Actress, educator, and a pioneer of early educational television

Nancy Tribble Benda (April 2, 1930 – July 28, 2015) was an actress, educator, and a pioneer of early educational television with her show Miss Nancy’s Store.

==Early years==
As a teenager, Nancy Tribble was one of the first mermaids at Weeki Wachee Springs. Her swimming status got her a trip to Hollywood to be Ann Blyth's swimming double in the 1948 film Mr. Peabody and the Mermaid. She was fitted for a mermaid costume for the movie which cost $18,000 to create. As a result of the publicity generated by the movie and her performance, she received a key to the city of Tampa, Florida.

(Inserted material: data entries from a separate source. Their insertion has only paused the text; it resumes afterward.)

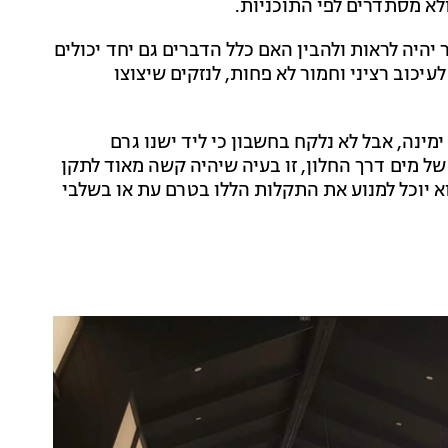
א מסתדרים לפי התוכניות.
יה לראות ולהבין האם כלל הדברים גם יחד יכולים
כוב רציני וחמור לא פחות, לנזקים שיצוצו
ינה, אבל לא נלקח בחשבון כי ליד ישנו גרם
של מים דרך החלון, זו בעיה שיהיה קשה מאוד לתקן
א יוכל למנוע את התקלות הללו בטרם עת או בשלבי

She was a member of the Alpha Xi Delta sorority and also participated in the Tarpon Club. After Miss Nancy’s Store, Benda went on to work for the Florida Department of Education. She received recognition for her work by governor, Lawton Chiles as well as receiving the Rosa Parks Award for Leadership from Florida State University.

==Miss Nancy's Store==
Miss Nancy’s Store was syndicated from WFSU-TV and was one of the earliest children's television shows, a precursor to Mister Rogers' Neighborhood. Benda, a school teacher at the time, took a summer school class learning about educational television. She and other school teachers created a curriculum for a fifth grade social studies class to be broadcast on television. Benda was selected to be the on-air teacher. The first course of the history-themed puppet show, called "Our Nation’s Story," first aired on February 1, 1962.

Benda's role shifted from classroom teaching to being a "television teacher" through a Florida programming initiative called Through the TV Tube, offering telecourses for school credit. In 1965, the Florida Department of Education and WFSU-TV created, Miss Nancy’s Store, an educational puppet show designed to improve childhood literacy. The show appeared on all six public TV stations in Florida five nights per week at 5:00 p.m.

==Personal life==
Nancy Tribble was born in DeLand, Florida, in 1930 to Lewis and Hillis Tribble. Her family moved to Tallahassee in 1939. She was educated at Leon High School and Florida State University, where she received a BA and a master’s in elementary education supervision via correspondence graduate courses. She married architect Charles Benda in 1950. She died of cancer in 2015. Her papers are held by the State Archives of Florida.